Page 1 of 1

What is a "slot" in wla dx assembler?

Posted: Sun Jul 03, 2005 2:33 am
by blargg
What are memory slots in the wla dx assembler?

Continuing from http://nesdev.com/bbs/viewtopic.php?t=383

First off, http://nesdev.com/bbs/viewtopic.php?p=2622#2622 does not help me at all. But I think I might have figured out what the concept means, and how utterly confusingly every presentation has been (as well as the name).

Could a slot be a means of filling several areas of memory in an interleved fashion, a way of keeping several "current position" markers for each area? If so, calling them segments would have made their use obvious (I think this is what ca-65 calls them).
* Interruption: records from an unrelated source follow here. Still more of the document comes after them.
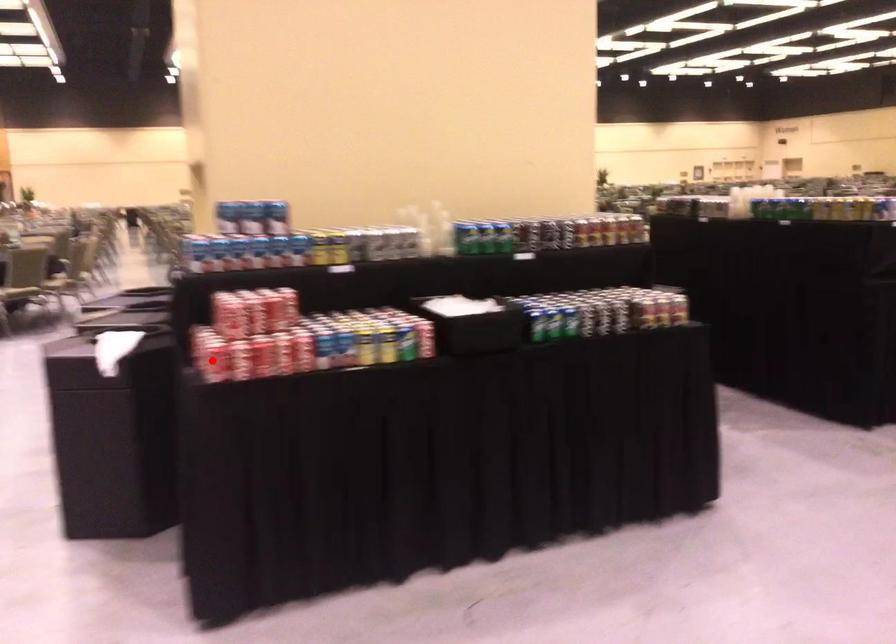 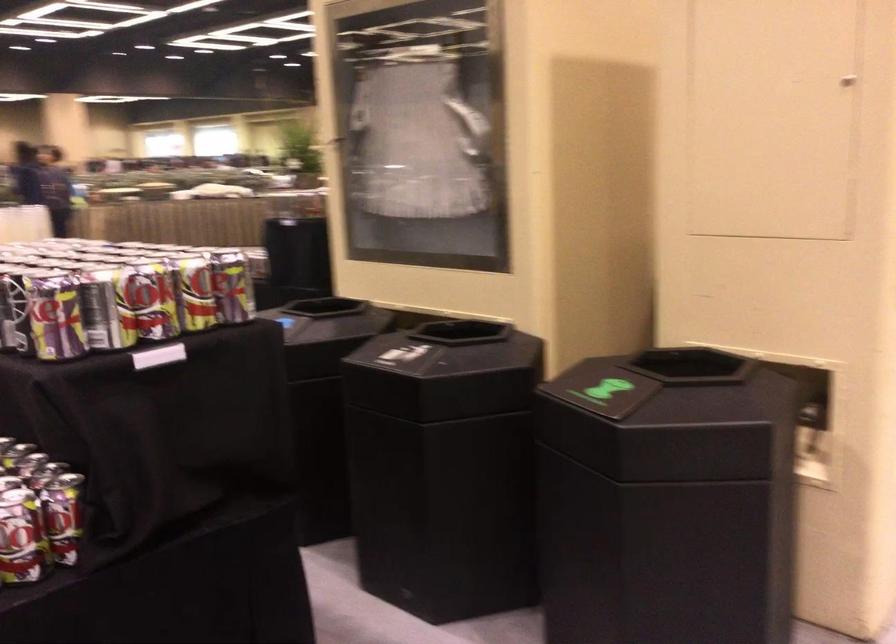 Question: I am providing you with two images of the same scene from different viewpoints. A red point is marked on the first image. At the location where the point appears in image 1, is it still visible in image 2?

Choices:
 (A) Yes
 (B) No

Answer: (B) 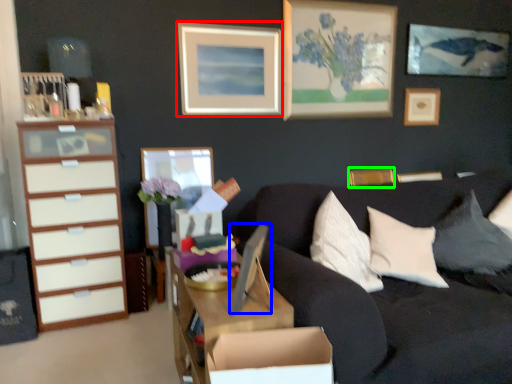 Question: Estimate the real-world distances between objects in this image. Which object is farther from picture frame (highlighted by a red box), picture frame (highlighted by a blue box) or picture frame (highlighted by a green box)?

Choices:
 (A) picture frame
 (B) picture frame

Answer: (A) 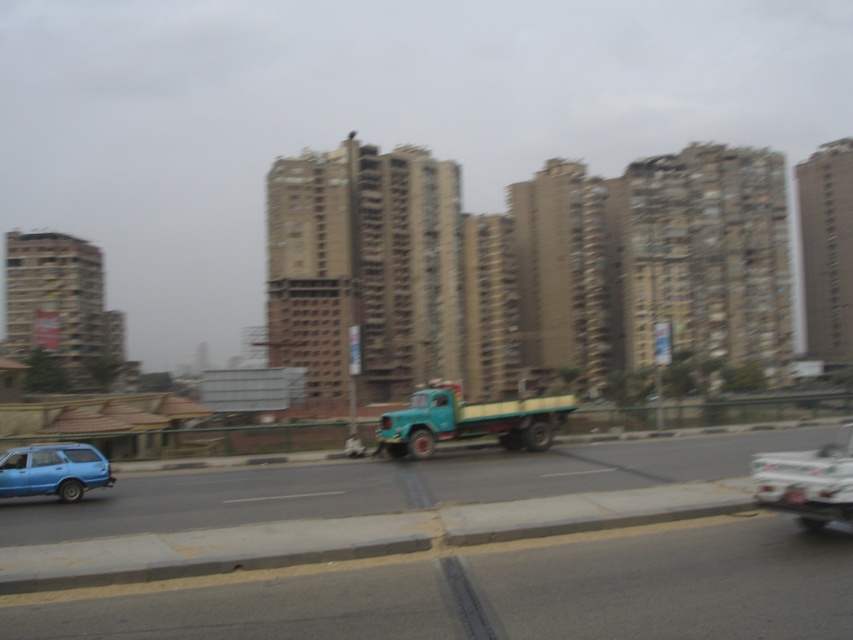 Question: Which point is closer to the camera?

Choices:
 (A) metallic blue truck at center
 (B) matte blue car at lower left
 (C) teal matte truck at center

Answer: (A)

Question: Can you confirm if matte green truck at center is thinner than metallic blue truck at center?

Choices:
 (A) no
 (B) yes

Answer: (A)

Question: Can you confirm if matte green truck at center is wider than metallic blue truck at center?

Choices:
 (A) yes
 (B) no

Answer: (A)

Question: Which is farther from the matte blue car at lower left?

Choices:
 (A) metallic blue truck at center
 (B) matte green truck at center

Answer: (A)

Question: Which object is farther from the camera taking this photo?

Choices:
 (A) matte green truck at center
 (B) teal matte truck at center
 (C) matte blue car at lower left
 (D) metallic blue truck at center

Answer: (B)

Question: Does teal matte truck at center appear under matte blue car at lower left?

Choices:
 (A) yes
 (B) no

Answer: (B) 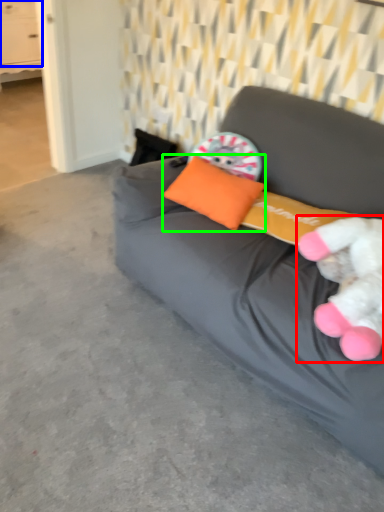 Question: Which is nearer to the toy (highlighted by a red box)? drawer (highlighted by a blue box) or pillow (highlighted by a green box).

Choices:
 (A) drawer
 (B) pillow

Answer: (B) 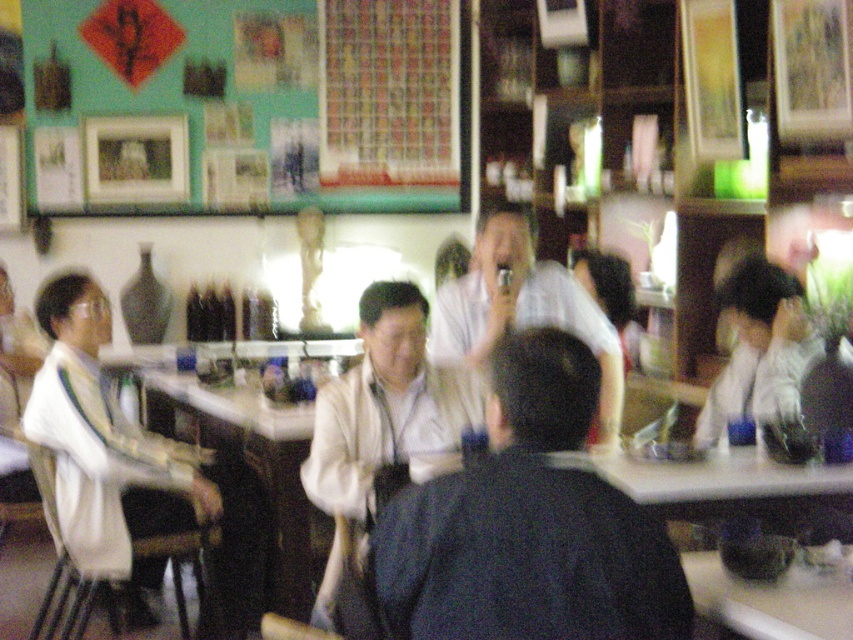 You are a photographer trying to capture a clear shot of the white glossy shirt at center and the white glossy table at lower right. Since both are white and glossy, you need to adjust your camera settings to avoid overexposure. Which object should you adjust the exposure for first to ensure both are properly captured?

The white glossy shirt at center has a larger size compared to the white glossy table at lower right, so you should adjust the exposure for the white glossy shirt at center first to prevent it from overexposing due to its larger area.

You are a delivery person carrying a package that is 3 feet wide. You need to move from the entrance to the back counter, which is behind the white matte shirt at left and white matte jacket at center. Can you pass between them without tilting the package?

The distance between the white matte shirt at left and white matte jacket at center is 34.29 inches. Since the package is 3 feet wide, which is 36 inches, it is slightly wider than the available space. Therefore, you cannot pass between them without tilting the package.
For example on the NES I'd have a segment for zero-page, one for low-memory, and one for each ROM bank. Then I'd fill them in an interleved fashion:

Code: Select all

    $0-$ff      zero_page
    $200-$7ff   low_mem
    $8000-$bfff rom_bank_0
    ...
    
    .segment "zero_page"
fast_temp:
    .byte   0   ; address = 0

    .segment "rom_bank_0"
    lda #12     ; address = $8000
    ; .. some routine here
    
    .segment "low_mem"
temp_buffer:
    .byte 0,0   ; address = $200
    
    .segment "zero_page"
another_variable:
    .byte   0   ; address = 1
    
    ; etc.

Posted: Mon Jul 04, 2005 3:58 am
by Bregalad
I can't get what you don't understand. A memory slot is just used because the assembler have to know at wich adress your variable or your code have to be stocked.

Posted: Sun Jul 10, 2005 2:40 pm
by Guest
A slot is a subdivision of the logical memory space.
A bank is a chunk of physical memory which is mapped to physical memory in a slot.

You typically have many banks which you swap in and out of various slots, so you can have much more physical memory than the CPU would normally allow.

You might also define slots in the assembler that don't strictly exist (the memory manager doesn't know about them), but are convenient for programming. E.g. in this example courtesy of Bregalad:

Code: Select all

.memorymap 
defaultslot 0 
slotsize $100 
slot 0 $0 ;0 page RAM 
..............
The CNROM MM doesn't actually have a slot for the zero page, but it's convenient to have in case you define too many variables.